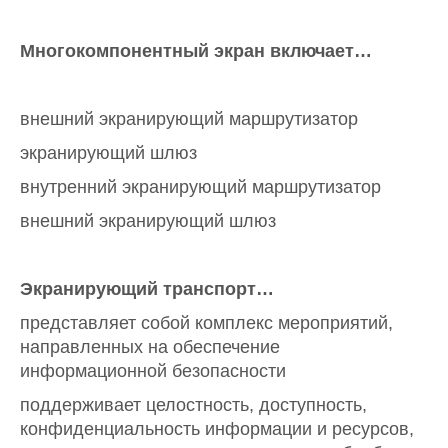
Многокомпонентный экран включает…
внешний экранирующий маршрутизатор
экранирующий шлюз
внутренний экранирующий маршрутизатор
внешний экранирующий шлюз
Экранирующий транспорт…
представляет собой комплекс мероприятий,
направленных на обеспечение
информационной безопасности
поддерживает целостность, доступность,
конфиденциальность информации и ресурсов,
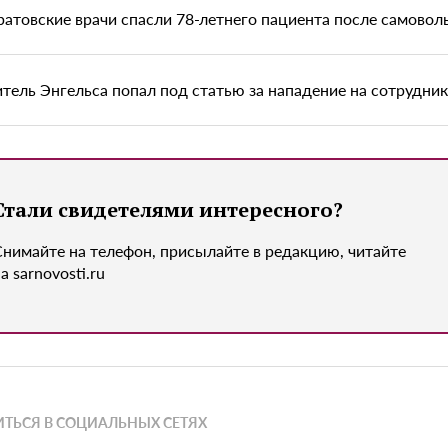
ратовские врачи спасли 78-летнего пациента после самово
тель Энгельса попал под статью за нападение на сотрудник
Стали свидетелями интересного?
Снимайте на телефон, присылайте в редакцию, читайте
а sarnovosti.ru
ТЬСЯ В СОЦИАЛЬНЫХ СЕТЯХ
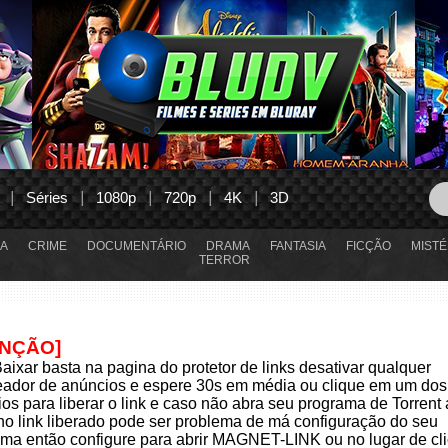
Séries
1080p
720p
4K
3D
A
CRIME
DOCUMENTÁRIO
DRAMA
FANTASIA
FICÇÃO
MISTÉ
TERROR
ENÇÃO]
aixar basta na pagina do protetor de links desativar qualquer
eador de anúncios e espere 30s em média ou clique em um dos
os para liberar o link e caso não abra seu programa de Torrent
 no link liberado pode ser problema de má configuração do seu
ma então configure para abrir MAGNET-LINK ou no lugar de cli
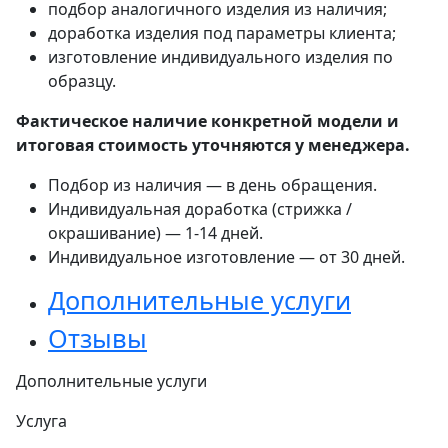
подбор аналогичного изделия из наличия;
доработка изделия под параметры клиента;
изготовление индивидуального изделия по
образцу.
Фактическое наличие конкретной модели и
итоговая стоимость уточняются у менеджера.
Подбор из наличия — в день обращения.
Индивидуальная доработка (стрижка /
окрашивание) — 1-14 дней.
Индивидуальное изготовление — от 30 дней.
Дополнительные услуги
Отзывы
Дополнительные услуги
Услуга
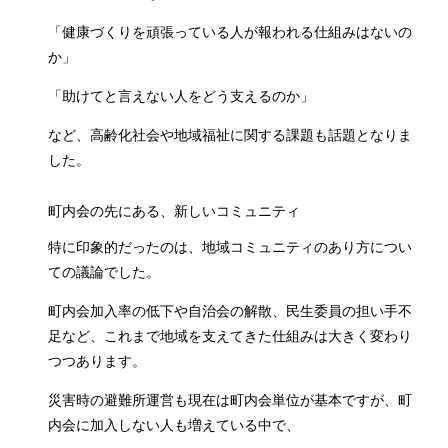
「健康づくりを頑張っている人が報われる仕組みはないの
か」
「助けてと言えない人をどう支えるのか」
など、高齢化社会や地域福祉に関する課題も話題となりま
した。
町内会の先にある、新しいコミュニティ
特に印象的だったのは、地域コミュニティのあり方につい
ての議論でした。
町内会加入率の低下や自治会の解散、民生委員の担い手不
足など、これまで地域を支えてきた仕組みは大きく変わり
つつあります。
災害時の避難所運営も現在は町内会単位が基本ですが、町
内会に加入しない人も増えている中で、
___
Leave out the pictures and return every record word for word.

Многокомпонентный экран включает…
внешний экранирующий маршрутизатор
экранирующий шлюз
внутренний экранирующий маршрутизатор
внешний экранирующий шлюз
Экранирующий транспорт…
представляет собой комплекс мероприятий,
направленных на обеспечение
информационной безопасности
поддерживает целостность, доступность,
конфиденциальность информации и ресурсов,
ратовские врачи спасли 78-летнего пациента после самово
тель Энгельса попал под статью за нападение на сотрудник
Стали свидетелями интересного?
Снимайте на телефон, присылайте в редакцию, читайте
а sarnovosti.ru
ТЬСЯ В СОЦИАЛЬНЫХ СЕТЯХ
Séries
1080p
720p
4K
3D
A
CRIME
DOCUMENTÁRIO
DRAMA
FANTASIA
FICÇÃO
MISTÉ
TERROR
ENÇÃO]
aixar basta na pagina do protetor de links desativar qualquer
eador de anúncios e espere 30s em média ou clique em um dos
os para liberar o link e caso não abra seu programa de Torrent
 no link liberado pode ser problema de má configuração do seu
ma então configure para abrir MAGNET-LINK ou no lugar de cli
подбор аналогичного изделия из наличия;
доработка изделия под параметры клиента;
изготовление индивидуального изделия по
образцу.
Фактическое наличие конкретной модели и
итоговая стоимость уточняются у менеджера.
Подбор из наличия — в день обращения.
Индивидуальная доработка (стрижка /
окрашивание) — 1-14 дней.
Индивидуальное изготовление — от 30 дней.
Дополнительные услуги
Отзывы
Дополнительные услуги
Услуга
「健康づくりを頑張っている人が報われる仕組みはないの
か」
「助けてと言えない人をどう支えるのか」
など、高齢化社会や地域福祉に関する課題も話題となりま
した。
町内会の先にある、新しいコミュニティ
特に印象的だったのは、地域コミュニティのあり方につい
ての議論でした。
町内会加入率の低下や自治会の解散、民生委員の担い手不
足など、これまで地域を支えてきた仕組みは大きく変わり
つつあります。
災害時の避難所運営も現在は町内会単位が基本ですが、町
内会に加入しない人も増えている中で、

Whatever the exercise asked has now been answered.